# Levenot House, Altrincham August 2019



## mookster (Aug 27, 2019)

I've been on a bit of a residential binge lately, I've explored more houses this year than I think I ever have before - I've not been able to travel stupidly far from home the last few months for various reasons so it was kind of out of the want and need to explore things that I found myself doing a lot more smaller residential locations than I would normally think to do.

I was able to travel a little bit further afield recently and liked the look of this place after it was posted on here not so long ago. It's a strange old building, one part is much older and it's got a large extension built onto the side dating from around the 1960s. Information seems incredibly scant for this place, I've not been able to dig up much at all but it would appear to have been abandoned sometime in the summer of 2012. A planning application taped to a post outside invited comments ending in June 2018 but nothing has happened since - strange given it's in a very exclusive street. It looks as if it was a home of multiple occupancy in it's latter stages of life and has some seriously questionable interior design choices going on! The inside is pretty much totally bare other than maybe one chest of drawers, a hookah pipe and a few nick-nacks in the basement but it's the weird and wacky wall coverings which more than make up for that, as well as some of the decay - one half of the building is totally mint yet the other side has some serious decay setting in.
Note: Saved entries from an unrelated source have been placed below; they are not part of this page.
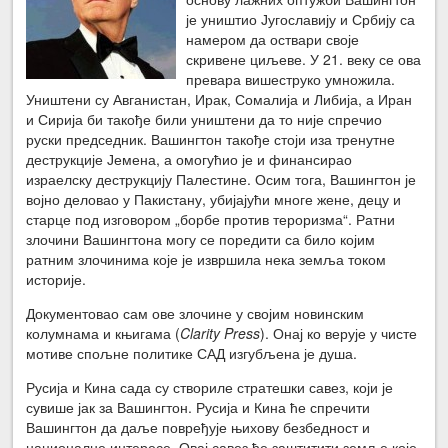
је уништио Југославију и Србију са
намером да оствари своје
скривене циљеве. У 21. веку се ова
превара вишеструко умножила.
Уништени су Авганистан, Ирак, Сомалија и Либија, а Иран
и Сирија би такође били уништени да то није спречио
руски председник. Вашингтон такође стоји иза тренутне
деструкције Јемена, а омогућио је и финансирао
израелску деструкцију Палестине. Осим тога, Вашингтон је
војно деловао у Пакистану, убијајући многе жене, децу и
старце под изговором „борбе против тероризма“. Ратни
злочини Вашингтона могу се поредити са било којим
ратним злочинима које је извршила нека земља током
историје.
Документовао сам ове злочине у својим новинским
колумнама и књигама (
Clarity Press
). Онај ко верује у чисте
мотиве спољне политике САД изгубљена је душа.
Русија и Кина сада су створиле стратешки савез, који је
сувише јак за Вашингтон. Русија и Кина ће спречити
Вашингтон да даље повређује њихову безбедност и
националне интересе. Овај савез ће заштитити земље које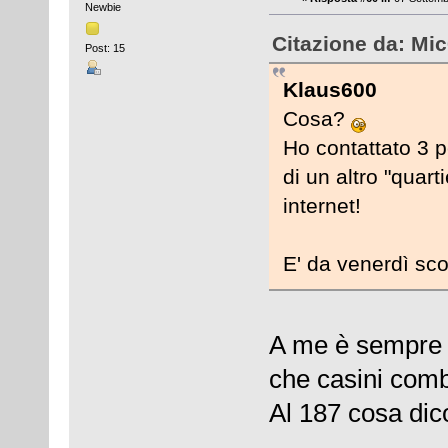
Newbie
Citazione da: Mic
Post: 15
Klaus600
Cosa?
Ho contattato 3 p
di un altro "quart
internet!
E' da venerdì s
A me è sempre f
che casini comb
Al 187 cosa di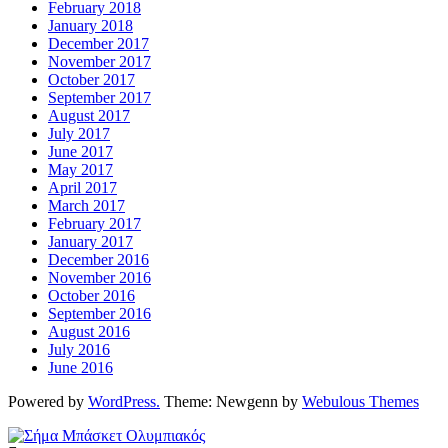
February 2018
January 2018
December 2017
November 2017
October 2017
September 2017
August 2017
July 2017
June 2017
May 2017
April 2017
March 2017
February 2017
January 2017
December 2016
November 2016
October 2016
September 2016
August 2016
July 2016
June 2016
Powered by
WordPress.
Theme: Newgenn by
Webulous Themes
A nice chilled explore on a sunny Sunday morning, which gave us no reason to suspect the drama that would follow at the next location where we didn't even get in but narrowly avoided being arrested for some trumped up 'attempted burglary' offence. That would have brought a downer onto the day for sure.






































































































"OMG FoUnD FeRaRi!!1!!"

Thanks for looking 

​


----------



## Sam Haltin (Aug 27, 2019)

Nice photos but a bad choice of wallpaper in the hallway and some of the rooms.


----------



## Dirus_Strictus (Aug 28, 2019)

Typical example of its type - Not all old buildings were well built and renovation/rebuilding can open up a whole can of worms. Then the money runs out! Victorian times and earlier had their fair share of Jerry Builders, just as we do now. Looks a pretty awful place!


----------



## Wrench (Sep 3, 2019)

Nice, liking this and those pics and not too far from me.


----------